Chad makes arrests over alleged pre-election bomb and murder plot


N'Djamena (Reuters) - Chad's interior ministry says it has arrested several people after uncovering a plot to assassinate prominent political figures and bomb polling stations and the electoral commission headquarters ahead of Sunday's presidential election.

Politicians were among those arrested for planning the killings of opposition and civil society leaders in an attempt to frame the government, the ministry said in a statement late on Thursday.

Rights groups and opposition politicians say authorities have cracked down on dissent ahead of Sunday's vote when Chad's President Idriss Deby is poised to extend his three-decade rule.

One presidential candidate Yaya Dillo has been in hiding since two people, including his mother, were killed in an assault at his home in February.

Opposition leaders have called for a boycott in protest against Deby's leadership.
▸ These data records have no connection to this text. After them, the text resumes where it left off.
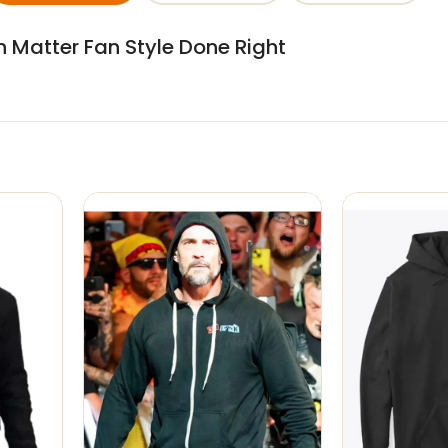
sh Matter Fan Style Done Right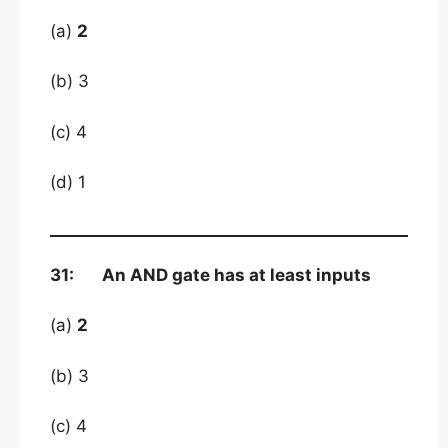
(a)
2
(b) 3
(c) 4
(d) 1
31: An AND gate has at least inputs
(a)
2
(b) 3
(c) 4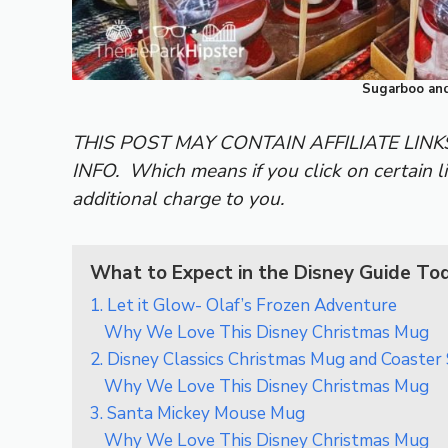
Sugarboo and
THIS POST MAY CONTAIN AFFILIATE LIN
INFO.
Which means if you click on certain l
additional charge to you.
What to Expect in the Disney Guide To
1. Let it Glow- Olaf’s Frozen Adventure
Why We Love This Disney Christmas Mug
2. Disney Classics Christmas Mug and Coaster
Why We Love This Disney Christmas Mug
3. Santa Mickey Mouse Mug
Why We Love This Disney Christmas Mug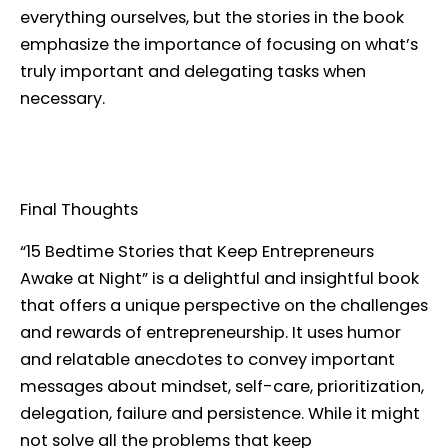
everything ourselves, but the stories in the book
emphasize the importance of focusing on what’s
truly important and delegating tasks when
necessary.
Final Thoughts
“15 Bedtime Stories that Keep Entrepreneurs
Awake at Night” is a delightful and insightful book
that offers a unique perspective on the challenges
and rewards of entrepreneurship. It uses humor
and relatable anecdotes to convey important
messages about mindset, self-care, prioritization,
delegation, failure and persistence. While it might
not solve all the problems that keep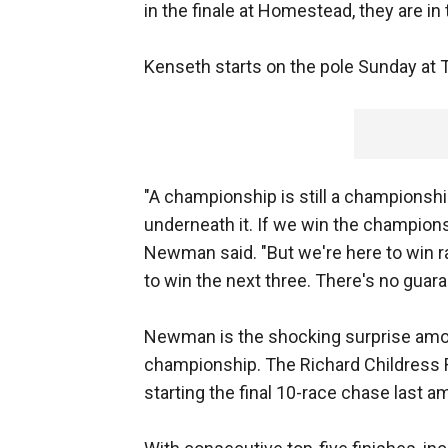
in the finale at Homestead, they are in
Kenseth starts on the pole Sunday at 
"A championship is still a championsh
underneath it. If we win the championsh
Newman said. "But we're here to win ra
to win the next three. There's no guaran
Newman is the shocking surprise among 
championship. The Richard Childress Ra
starting the final 10-race chase last 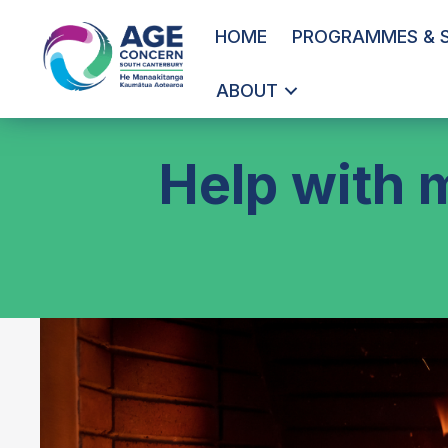
HOME
PROGRAMMES & S
ABOUT
Help with 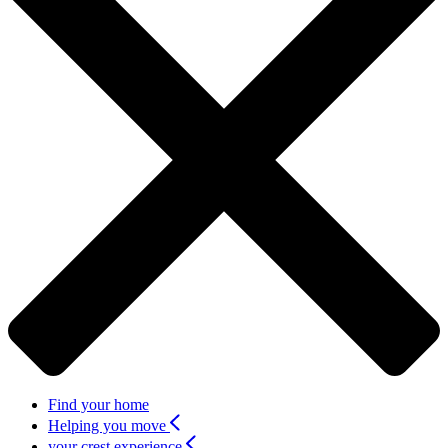
Find your home
Helping you move
your crest experience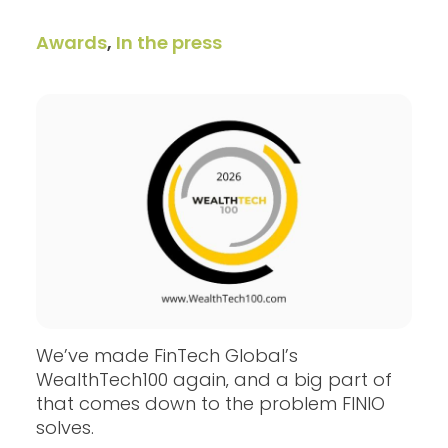
Awards
,
In the press
We’ve made FinTech Global’s
WealthTech100 again‚ and a big part of
that comes down to the problem FINIO
solves.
The president's announcement to seek a sixth term in February sparked violent demonstrations across the Central African country.

Those involved in the election plot were arrested while driving cars with fake licence plates loaded with "weapons of war", the ministry said. The situation was under control, it said.

Among those in custody is the leader of Chad's opposition Socialist Party Dinamou Daram, his brother told Reuters.

"Our country has become a jungle, and repressions on opponents are increasing a few days ahead of the elections," Daram's brother Finamou Daram said.

It was not immediately clear how many other people had been arrested or if they all shared the same political affiliations.

U.S.-based advocacy group Human Rights Watch said on Thursday that Chad's security forces had banned protests, assaulted demonstrators, and arrested scores of people ahead of the vote.

Chad's justice minister Djimet Arabi said that security forces had acted professionally, but that banned protests had sometimes led to violence.